When Does One Become Paranoid?
Paranoid: Exhibiting or characterized by extreme and irrational fear or distrust of others.
When does someone go from being rational to paranoid? That question had been going through my mind recently. A few days after a recent trip back to Chicago with my wife, she woke up not feeling well. The first thing that crossed my mind was H1N1. She exhibited a few of the symptoms. I even looked it up on a website where you can diagnose yourself. They MUST know what they are talking about. It's the Internet and everything there has to be true. I ordered her to move into another bedroom and stay the heck away from me. She probably picked it up on the airplane or being around people. Remember that airplanes are a human petri dish. That's what the Internet says anyway.

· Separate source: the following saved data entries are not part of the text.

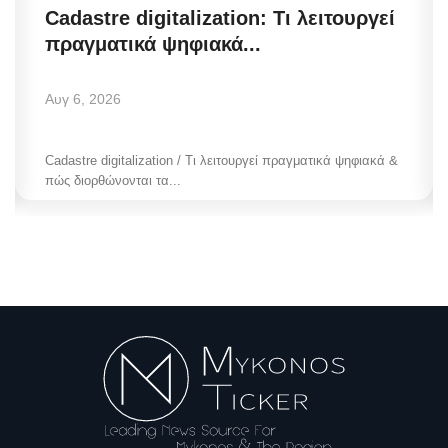
Cadastre digitalization: Τι λειτουργεί
πραγματικά ψηφιακά...
Αυγ 6, 2026
Cadastre digitalization / Τι λειτουργεί πραγματικά ψηφιακά &
πώς διορθώνονται τα...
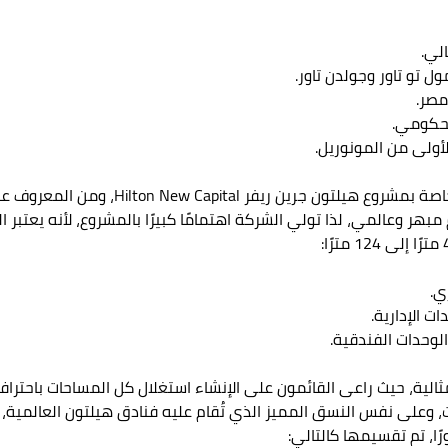
لي.
ل تو تاور وجولدن تاور.
أولى من المونوريل.
تتولى شركة مدن العقارية المسؤولية الإنشائ
ر وعالمي، لذا تولي الشركة اهتمامًا كبيرًا بالمشروع، لأنه يعتبر ا
ي.
ت الإدارية.
مثالية، حيث راعى القائمون على الإنشاء استغلال كل المساحات باحت
وعلى نفس النسق المميز الذي تُقام عليه فنادق هيلتون العالمية، 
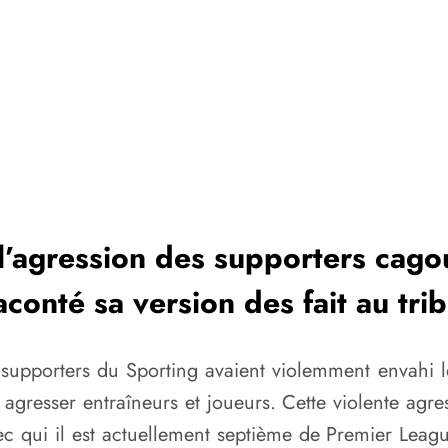
e l’agression des supporters cag
aconté sa version des fait au trib
supporters du Sporting avaient violemment envahi l
et agresser entraîneurs et joueurs. Cette violente agre
qui il est actuellement septième de Premier League.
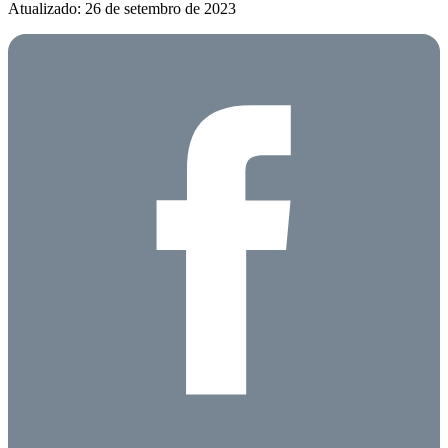
Atualizado: 26 de setembro de 2023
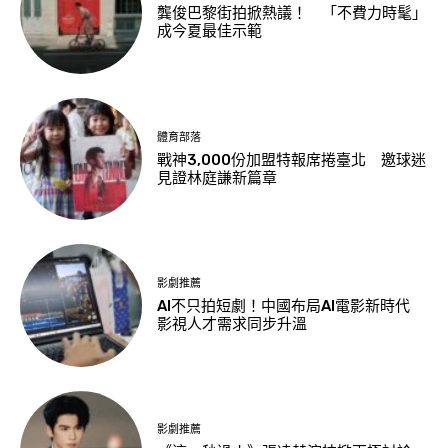
龔俊巴黎街拍掀熱議！ 「不費力時髦」
成今夏最佳示範
體育部落
戰神3,000份加盟特報席捲臺北 邀球迷
見證林庭謙新篇章
影劇推薦
AI不只拍短劇！中國布局AI電影新時代
影視人才需求同步升溫
影劇推薦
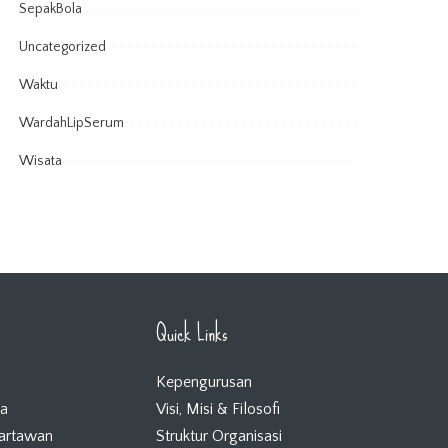
SepakBola
Uncategorized
Waktu
WardahLipSerum
Wisata
Quick Links
Kepengurusan
ta
Visi, Misi & Filosofi
Wartawan
Struktur Organisasi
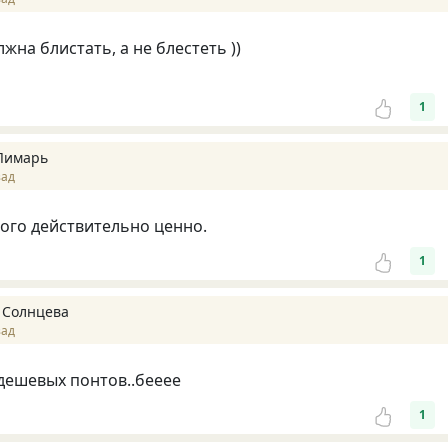
жна блистать, а не блестеть ))
1
Лимарь
зад
рого действительно ценно.
1
 Солнцева
зад
дешевых понтов..бееее
1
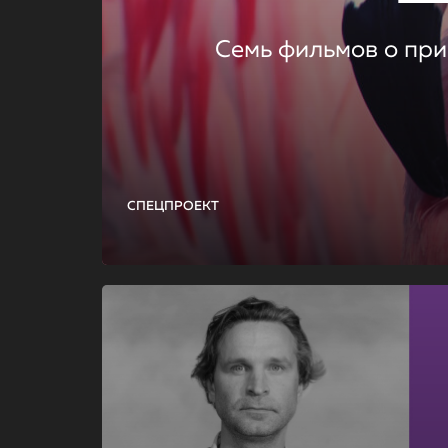
Семь фильмов о при
СПЕЦПРОЕКТ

I had meeting that afternoon at work and informed everyone that my wife might have H1N1... the Internet told me so. I instructed those in the meeting to stay at least seven feet away from me. There were no chances being taken here by golly. When I returned home that evening, my wife wasn't feeling well at all. On went the face mask. Do I don rubber gloves too? So many things to think about. Later that evening, I noticed a slightly sore throat. Oh no, I was infected! What next? I went straight to my own room and to bed.
The next morning (Saturday) I woke... I wasn't dead, and didn't even feel sick. The wife however was still under the weather, but this morning her symptoms didn't morph into something out of this world, but more into a head cold--no fever, runny nose and congestion. Dodged a bullet this time I guess, but I wasn't taking any chances. I was staying as far away as humanly possible since I didn't want to get sick. I spent the rest of the day disinfecting everything I possibly could. Sunday brought no significant changes to my wife or I. She was still sick. I wasn't. Back to disinfecting....
Monday morning came around, and it was time to get up and go to work. Oh no, I wasn't feeling well. Body aches and even a slight fever. Guess I didn't dodge the bullet. In fact, I think I now have the flu. I feel miserable and am going back to bed. Tuesday there was no change. By Wednesday my fever had subsided and I was feeling better. So was my wife. Crisis evaded.
I guess I shouldn't take everything I find on the Internet as gospel. Let common sense prevail!